Construction project managers in the past were individuals, who worked in construction or supporting industries and were promoted to foreman. It was not until the late 20th century that construction and Construction management became distinct fields. Until recently, the American construction industry lacked any level of standardization, with individual States determining the eligibility requirements within their jurisdiction. However, several Trade associations based in the United States have made strides in creating a commonly-accepted set of qualifications and tests to determine a project manager’s competency. The Project Management Institute has made some headway into being a standardizing body with its creation of the Project Management Professional (PMP) designation. The Constructor Certification Commission of the American Institute of Constructors holds semiannual nationwide tests. Eight American Construction Management programs require that students take these exams before they may receive their Bachelor of Science in Construction Management degree, and 15 other Universities actively encourage their students to consider the exams.

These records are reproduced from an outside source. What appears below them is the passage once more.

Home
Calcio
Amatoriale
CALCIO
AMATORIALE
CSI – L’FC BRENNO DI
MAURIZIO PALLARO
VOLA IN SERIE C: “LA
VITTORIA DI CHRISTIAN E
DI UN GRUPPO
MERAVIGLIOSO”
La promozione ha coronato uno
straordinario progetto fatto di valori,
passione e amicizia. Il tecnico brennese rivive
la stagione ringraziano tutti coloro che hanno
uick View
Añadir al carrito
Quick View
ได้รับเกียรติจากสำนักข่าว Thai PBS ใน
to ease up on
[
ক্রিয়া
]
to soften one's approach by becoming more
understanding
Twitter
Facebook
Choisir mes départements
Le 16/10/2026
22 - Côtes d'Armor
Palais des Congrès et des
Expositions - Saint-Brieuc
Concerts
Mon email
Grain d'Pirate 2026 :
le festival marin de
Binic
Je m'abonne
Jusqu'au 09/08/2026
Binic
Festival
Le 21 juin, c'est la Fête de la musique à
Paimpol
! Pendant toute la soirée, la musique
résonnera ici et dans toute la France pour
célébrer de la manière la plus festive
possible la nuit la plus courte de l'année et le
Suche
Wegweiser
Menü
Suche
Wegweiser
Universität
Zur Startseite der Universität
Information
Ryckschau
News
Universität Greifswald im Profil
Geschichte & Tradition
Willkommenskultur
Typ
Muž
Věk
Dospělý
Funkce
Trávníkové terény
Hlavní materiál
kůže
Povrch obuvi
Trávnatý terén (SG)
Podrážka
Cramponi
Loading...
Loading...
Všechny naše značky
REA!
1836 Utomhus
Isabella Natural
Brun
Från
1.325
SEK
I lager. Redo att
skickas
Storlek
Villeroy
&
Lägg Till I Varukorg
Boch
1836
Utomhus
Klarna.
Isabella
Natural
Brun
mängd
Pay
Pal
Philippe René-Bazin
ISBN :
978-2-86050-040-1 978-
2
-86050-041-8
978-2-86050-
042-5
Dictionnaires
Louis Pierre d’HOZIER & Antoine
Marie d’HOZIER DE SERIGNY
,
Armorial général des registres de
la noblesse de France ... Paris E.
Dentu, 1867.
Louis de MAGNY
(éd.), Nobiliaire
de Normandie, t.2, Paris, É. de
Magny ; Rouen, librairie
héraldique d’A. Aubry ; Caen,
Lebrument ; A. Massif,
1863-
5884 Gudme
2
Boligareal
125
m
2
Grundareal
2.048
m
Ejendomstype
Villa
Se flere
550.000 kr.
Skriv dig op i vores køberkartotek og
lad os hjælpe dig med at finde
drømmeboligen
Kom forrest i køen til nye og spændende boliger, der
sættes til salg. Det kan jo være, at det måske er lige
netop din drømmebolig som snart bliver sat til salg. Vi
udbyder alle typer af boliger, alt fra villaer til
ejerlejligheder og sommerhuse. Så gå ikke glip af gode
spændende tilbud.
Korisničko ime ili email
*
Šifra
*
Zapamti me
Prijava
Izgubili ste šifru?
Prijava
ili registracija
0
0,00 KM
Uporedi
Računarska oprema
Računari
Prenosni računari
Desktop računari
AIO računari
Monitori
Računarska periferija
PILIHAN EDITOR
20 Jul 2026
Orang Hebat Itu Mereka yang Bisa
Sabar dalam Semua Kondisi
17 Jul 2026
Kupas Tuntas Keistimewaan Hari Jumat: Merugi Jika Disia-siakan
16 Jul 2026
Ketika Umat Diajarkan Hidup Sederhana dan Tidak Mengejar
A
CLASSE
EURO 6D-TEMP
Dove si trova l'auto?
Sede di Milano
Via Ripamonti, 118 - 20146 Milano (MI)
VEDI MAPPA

The Associated Colleges of Construction Education, and the Associated Schools of Construction have made considerable progress in developing national standards for construction education programs. The profession has recently grown to accommodate several dozen Construction Management Bachelor of Science programs. Many universities have also begun offering a Master’s Degree in Project Management. These programs generally are tailored to working professionals who have project management experience or project related experience; they provide a more intense and in depth education surrounding the knowledge areas within the project management body of knowledge. The United States Navy construction battalions, nicknamed the SeaBees, puts their command through strenuous training and certifications at every level. To become a Chief Petty Officer in the SeaBees is equivalent to a BS in Construction Management with the added benefit of several years of experience to their credit. See ACE accreditation. Architectural Project Manager
Architectural project manager are project managers in the field of architecture. They have many of the same skills as their counterpart in the construction industry. An architect will often work closely with the construction project manager in the office of the General contractor (GC), and at the same time, coordinate the work of the design team and numerous consultants who contribute to a construction project, and manage communication with the client. The issues of budget, scheduling, and quality-control are the responsibility of the Project Manager in an architect’s office. Software Project Manager
A Software Project Manager has many of the same skills as their counterparts in other industries. Beyond the skills normally associated with traditional project management in industries such as construction and manufacturing, a software project manager will typically have an extensive background in software development. Many software project managers hold a degree in Computer Science, Information Technology or another related field. In traditional project management a heavyweight, predictive methodology such as the waterfall model is often employed, but software project managers must also be skilled in more lightweight, adaptive methodologies such as DSDM, Scrum and XP. These project management methodologies are based on the uncertainty of developing a new software system and advocate smaller, incremental development cycles. These incremental or iterative cycles are timeboxed (constrained to a known period of time, typically from one to four weeks) and produce a working subset of the entire system deliverable at the end of each iteration.
The increasing adoption of lightweight approaches is due largely to the fact that software requirements are very susceptible to change, and it is extremely difficult to illuminate all the potential requirements in a single project phase before the software development commences. The software project manager is also expected to be familiar with the Software Development Life Cycle (SDLC). This may require in depth knowledge of requirements solicitation, application development, logical and physical database design and networking. This knowledge is typically the result of the aforementioned education and experience. There is not a widely accepted certification for software project managers, but many will hold the Project Management Professional (PMP) designation offered by the Project Management Institute, PRINCE2 or an advanced degree in project management, such as a MSPM or other graduate degree in technology management.